ЕLimited refined sugar from your diet is a commendable step to improving metabolic and reducing type 2 diabetes, obesity and cardiovascular disease. However, many people are surprised to find that blood sugar remains high, despite the fact that sugar treats are cut down. The reason? Sugar solved is just one part of a wide metabolic picture. According to expert recommendations of leading medical institutions, such as the Centers for the Control and Prevention of Diseases (CDC), the National Institute of Health (NIH) and the American Diabetes Association (Ada), blood glucose levels affect various dietary, hormonal and lifestyle.Although eliminating refined sugar is a great first step, it’s not a silver bullet. Blood sugar control depends on the combination of factors, including total carbohydrate consumption, physical activity, stress, sleep quality and major medical conditions. For those who fight for blood sugar stabilization, it is important to use a holistic approach and seek recommendations from a certified healthcare provider or a registered nutritionist.
The key reasons why your blood sugar may remain high after leaving sugar
Hidden sugar in “healthy” products
Even if you eliminate desktop sugar, you can still unconsciously consume sugar through the treated or packaged food designated as “natural” or “organic”.General guilty:
- Granolo and protein
- Yogurt with fruit
- Salads bandages and ketchup
- Cereal
According to CDC, these products may contain alternatives to sugar such as honey, agave or brown rice syrup, which still increase blood glucose. According to CDC, even “natural” sweeteners are considered sugar and can fill the sugar in the blood.
Exquisite carbohydrates act like sugar
Exquisite grains such as white rice, white bread and pasta are quickly digested into blood glucose. This leads to a glycemic thorns similar to what is caused by sugar. According to Niddk, these products lack fiber, which slows down glucose absorption. According to the National Institute of Diabetes and Digestive and Kidney (NIDDK), high consumption of refined carbohydrates can significantly affect the post -advised (after eating) blood glucose.
Physical activity reduces insulin sensitivity
Exercise plays a crucial role in the help of cells to absorb glucose from the blood. Without regular physical activity, your insulin sensitivity falls, and sugar stays in the blood longer if your diet is “without sugar”. CDC recommends at least 150 minutes of medium intensity aerobic exercise to maintain blood sugar control.
Stress can cause blood sugar
Stress hormones, such as cortisol and adrenaline, cause the liver to release glucose into the blood, preparing the body for a “fight or flight” reaction.

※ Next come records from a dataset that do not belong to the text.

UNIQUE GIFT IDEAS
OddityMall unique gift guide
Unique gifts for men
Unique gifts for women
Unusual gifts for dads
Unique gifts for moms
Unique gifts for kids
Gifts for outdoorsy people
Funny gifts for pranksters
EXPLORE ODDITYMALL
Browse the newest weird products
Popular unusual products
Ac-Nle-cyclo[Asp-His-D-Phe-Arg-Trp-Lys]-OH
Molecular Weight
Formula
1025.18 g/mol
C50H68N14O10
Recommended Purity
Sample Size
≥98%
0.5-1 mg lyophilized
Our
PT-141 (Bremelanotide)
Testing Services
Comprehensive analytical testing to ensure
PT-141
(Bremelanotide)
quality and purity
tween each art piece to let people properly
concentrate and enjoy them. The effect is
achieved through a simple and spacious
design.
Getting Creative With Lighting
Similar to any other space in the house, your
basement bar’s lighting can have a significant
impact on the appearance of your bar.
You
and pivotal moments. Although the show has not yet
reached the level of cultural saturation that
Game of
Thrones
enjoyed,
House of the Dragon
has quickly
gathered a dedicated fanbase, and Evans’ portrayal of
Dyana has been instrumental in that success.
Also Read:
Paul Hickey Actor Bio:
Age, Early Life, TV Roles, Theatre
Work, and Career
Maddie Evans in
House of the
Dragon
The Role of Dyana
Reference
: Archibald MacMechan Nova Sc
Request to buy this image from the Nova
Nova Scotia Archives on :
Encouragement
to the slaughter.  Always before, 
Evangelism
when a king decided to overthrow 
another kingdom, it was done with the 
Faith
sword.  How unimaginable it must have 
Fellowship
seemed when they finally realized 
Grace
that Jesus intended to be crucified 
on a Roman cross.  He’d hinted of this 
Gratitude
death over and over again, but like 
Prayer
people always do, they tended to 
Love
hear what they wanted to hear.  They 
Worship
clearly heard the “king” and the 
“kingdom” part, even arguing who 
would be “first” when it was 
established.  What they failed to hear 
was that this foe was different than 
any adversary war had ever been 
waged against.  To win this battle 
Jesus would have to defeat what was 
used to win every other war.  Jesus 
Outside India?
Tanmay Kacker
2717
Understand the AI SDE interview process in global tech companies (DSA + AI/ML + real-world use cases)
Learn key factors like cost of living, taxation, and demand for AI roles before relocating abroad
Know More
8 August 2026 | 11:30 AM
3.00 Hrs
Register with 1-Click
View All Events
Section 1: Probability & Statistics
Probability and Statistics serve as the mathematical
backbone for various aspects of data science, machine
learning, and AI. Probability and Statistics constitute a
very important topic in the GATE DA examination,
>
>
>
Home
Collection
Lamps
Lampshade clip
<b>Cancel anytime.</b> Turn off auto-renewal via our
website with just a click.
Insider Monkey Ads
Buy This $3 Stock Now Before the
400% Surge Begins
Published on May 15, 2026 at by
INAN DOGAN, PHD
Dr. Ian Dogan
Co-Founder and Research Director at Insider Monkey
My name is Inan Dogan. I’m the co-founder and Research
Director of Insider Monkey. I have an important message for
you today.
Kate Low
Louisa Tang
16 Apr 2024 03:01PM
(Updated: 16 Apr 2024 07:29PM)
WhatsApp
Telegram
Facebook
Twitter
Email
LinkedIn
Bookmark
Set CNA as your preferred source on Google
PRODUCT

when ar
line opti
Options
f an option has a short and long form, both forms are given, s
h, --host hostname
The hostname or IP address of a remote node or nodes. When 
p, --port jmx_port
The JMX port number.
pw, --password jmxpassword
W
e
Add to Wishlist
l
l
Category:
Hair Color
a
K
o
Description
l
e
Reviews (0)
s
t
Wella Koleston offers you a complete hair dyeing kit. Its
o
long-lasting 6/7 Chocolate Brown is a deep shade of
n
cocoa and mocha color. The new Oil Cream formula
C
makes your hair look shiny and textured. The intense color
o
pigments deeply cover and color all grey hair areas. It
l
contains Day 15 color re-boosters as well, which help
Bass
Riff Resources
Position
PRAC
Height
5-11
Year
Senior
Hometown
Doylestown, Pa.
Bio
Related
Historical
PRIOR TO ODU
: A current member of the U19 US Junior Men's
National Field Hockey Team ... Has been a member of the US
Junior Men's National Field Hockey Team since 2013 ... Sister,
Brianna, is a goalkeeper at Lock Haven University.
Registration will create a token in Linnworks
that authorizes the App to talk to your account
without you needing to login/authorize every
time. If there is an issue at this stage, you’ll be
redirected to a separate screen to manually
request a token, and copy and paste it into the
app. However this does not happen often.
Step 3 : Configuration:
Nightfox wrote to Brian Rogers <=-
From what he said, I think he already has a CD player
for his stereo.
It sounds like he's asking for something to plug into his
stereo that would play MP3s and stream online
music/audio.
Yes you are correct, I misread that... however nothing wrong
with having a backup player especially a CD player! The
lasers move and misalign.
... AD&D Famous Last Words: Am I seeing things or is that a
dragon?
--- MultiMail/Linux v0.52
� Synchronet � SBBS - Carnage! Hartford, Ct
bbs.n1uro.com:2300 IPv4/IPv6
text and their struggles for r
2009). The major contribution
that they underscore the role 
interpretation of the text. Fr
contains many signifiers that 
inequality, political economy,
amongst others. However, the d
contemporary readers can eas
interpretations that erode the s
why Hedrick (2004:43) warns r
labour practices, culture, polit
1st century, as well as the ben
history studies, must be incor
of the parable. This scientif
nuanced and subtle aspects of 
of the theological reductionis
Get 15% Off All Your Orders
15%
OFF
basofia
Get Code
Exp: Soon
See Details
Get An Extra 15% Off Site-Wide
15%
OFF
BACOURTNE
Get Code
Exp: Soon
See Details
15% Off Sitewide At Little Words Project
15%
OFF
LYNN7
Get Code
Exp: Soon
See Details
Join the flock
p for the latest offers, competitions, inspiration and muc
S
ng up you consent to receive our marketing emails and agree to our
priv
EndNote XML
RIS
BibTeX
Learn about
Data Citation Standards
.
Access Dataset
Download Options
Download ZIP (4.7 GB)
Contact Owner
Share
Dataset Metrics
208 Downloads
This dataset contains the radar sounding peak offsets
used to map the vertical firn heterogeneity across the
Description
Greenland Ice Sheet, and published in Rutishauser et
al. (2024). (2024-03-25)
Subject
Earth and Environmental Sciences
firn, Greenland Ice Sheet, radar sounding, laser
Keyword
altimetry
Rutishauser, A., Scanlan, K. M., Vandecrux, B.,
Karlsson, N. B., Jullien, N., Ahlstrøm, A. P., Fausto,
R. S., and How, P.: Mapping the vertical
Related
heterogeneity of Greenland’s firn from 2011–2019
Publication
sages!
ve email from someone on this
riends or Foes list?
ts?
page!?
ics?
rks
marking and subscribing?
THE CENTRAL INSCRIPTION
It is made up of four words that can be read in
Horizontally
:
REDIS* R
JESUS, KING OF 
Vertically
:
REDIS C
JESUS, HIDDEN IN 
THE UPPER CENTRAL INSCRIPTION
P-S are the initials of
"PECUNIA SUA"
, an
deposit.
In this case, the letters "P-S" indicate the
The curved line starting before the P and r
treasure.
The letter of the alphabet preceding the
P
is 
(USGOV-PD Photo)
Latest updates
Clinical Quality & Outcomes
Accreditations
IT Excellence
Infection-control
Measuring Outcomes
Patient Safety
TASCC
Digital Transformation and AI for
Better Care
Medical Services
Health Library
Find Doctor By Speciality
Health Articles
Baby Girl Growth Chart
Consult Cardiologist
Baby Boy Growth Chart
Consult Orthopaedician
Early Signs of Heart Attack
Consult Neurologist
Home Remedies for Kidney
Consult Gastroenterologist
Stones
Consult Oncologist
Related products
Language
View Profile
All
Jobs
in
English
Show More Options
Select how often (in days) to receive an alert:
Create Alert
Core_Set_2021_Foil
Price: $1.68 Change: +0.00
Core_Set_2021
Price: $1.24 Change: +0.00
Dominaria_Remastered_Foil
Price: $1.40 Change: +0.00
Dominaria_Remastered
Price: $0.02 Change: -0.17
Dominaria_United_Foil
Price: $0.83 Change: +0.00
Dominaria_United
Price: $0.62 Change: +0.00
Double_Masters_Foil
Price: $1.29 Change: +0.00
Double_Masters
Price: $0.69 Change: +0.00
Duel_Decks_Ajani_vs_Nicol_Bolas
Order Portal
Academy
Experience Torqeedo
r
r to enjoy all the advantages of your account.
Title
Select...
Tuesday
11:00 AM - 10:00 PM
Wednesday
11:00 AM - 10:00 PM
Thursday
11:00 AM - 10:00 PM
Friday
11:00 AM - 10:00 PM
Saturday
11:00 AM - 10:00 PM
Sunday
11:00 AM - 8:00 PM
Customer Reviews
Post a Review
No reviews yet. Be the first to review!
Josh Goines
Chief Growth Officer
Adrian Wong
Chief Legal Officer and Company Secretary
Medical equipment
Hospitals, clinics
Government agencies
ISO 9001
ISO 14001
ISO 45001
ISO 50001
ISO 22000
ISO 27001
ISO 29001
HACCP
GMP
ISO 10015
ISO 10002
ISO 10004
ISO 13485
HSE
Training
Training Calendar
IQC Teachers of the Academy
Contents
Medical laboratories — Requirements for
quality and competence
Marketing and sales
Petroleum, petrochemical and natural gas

Chronic stress can lead to a sustainable level of high -posit glucose.The American Diabetes Association (ADA) recognizes stress as a major contribution to poor blood sugar control and recommends stress reduction strategies, including deep breathing, yoga and magazines.
Bad sleep and sort of blood sugar
Not enough recovery sleep can interfere with insulin function and glucose metabolism. Studies of the National Institute of Health (NIH) show that sleep deprivation leads to an increase in insulin resistance, even in healthy people.Signing at 7 to 9 hours of high -quality sleep is crucial to maintain a healthy blood glucose level.
Excessive consumption of natural sugars (eg, fruit juices)
Fruits – a healthy source of fiber and antioxidants, but the use of fruit juices or the use of a large amount of dried fruits can lead to a rapid thorns of blood sugar. Unlike whole fruits, the juices do not have fiber and are quickly digested. The World Health Organization (WHO) recommends limiting the consumption of fruit juice and select whole fruits.
Medical conditions and medicines
According to Niddk, basic medical conditions and some medicines can also contribute to high blood sugar:
- Polycystic ovaries (PCOS) syndrome
- Thyroid dysfunction
- Cushing’s syndrome
- Steroid medicines
- Beta-blockers and some antidepressants
If your blood sugar remains high, despite your diet change, consult your healthcare provider for medical screening and medication.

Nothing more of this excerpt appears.